Michael Phillips, ed., with the assistance of Catherine de Bourgoing. William Blake (1757-1827): Le Génie visionnaire du romantisme anglais. Paris: Paris-Musées, 2009. 256 pp. €39, hardcover.

Philippa Simpson (philippa.simpson@tate.org.uk) is assistant curator (nineteenth century) at Tate Britain, and has curated a number of displays on Blake, including Blake and Physiognomy and Blake and the Romantic Imagination. Her research is focused on exhibition culture and the idea of the British School in the early nineteenth century, and she was cocurator of Turner and the Masters.

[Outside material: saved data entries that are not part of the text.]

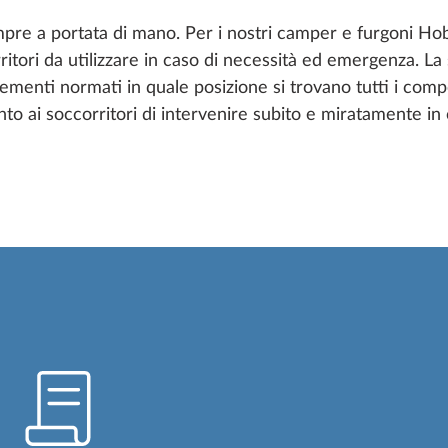
pre a portata di mano. Per i nostri camper e furgoni H
ritori da utilizzare in caso di necessità ed emergenza. L
nti normati in quale posizione si trovano tutti i compon
to ai soccorritori di intervenire subito e miratamente in c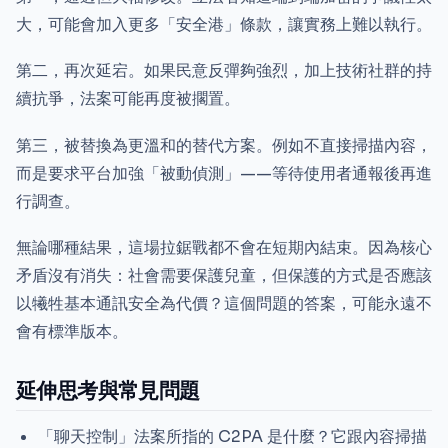
大，可能會加入更多「安全港」條款，讓實務上難以執行。
第二，再次延宕。如果民意反彈夠強烈，加上技術社群的持
續抗爭，法案可能再度被擱置。
第三，被替換為更溫和的替代方案。例如不直接掃描內容，
而是要求平台加強「被動偵測」——等待使用者通報後再進
行調查。
無論哪種結果，這場拉鋸戰都不會在短期內結束。因為核心
矛盾沒有消失：社會需要保護兒童，但保護的方式是否應該
以犧牲基本通訊安全為代價？這個問題的答案，可能永遠不
會有標準版本。
延伸思考與常見問題
「聊天控制」法案所指的 C2PA 是什麼？它跟內容掃描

1 The title of the 2009 Petit Palais exhibition and its accompanying catalogue offers an extraordinarily loaded and complex epithet: “The Visionary Genius of English Romanticism.” Both the show and the book, an illustrated collection of essays and other reactions written in or translated into French, were clearly shaped by the need to (re)introduce Blake to a French audience. As is pointed out more than once in the book, there had been no major exhibition of Blake’s art in the country since 1947. Indeed, for the second half of the twentieth century Blake’s reputation had rested largely on his writings, which were repeatedly translated, and were championed by a number of French cultural heroes, including Pierre Berger and André Gide. At the Petit Palais, by reuniting series of drawings, prints, and paintings, attention was focused instead upon the processes involved in Blake’s image-making and his role as a visual artist, not to overturn but to augment the received perception of him as a writer.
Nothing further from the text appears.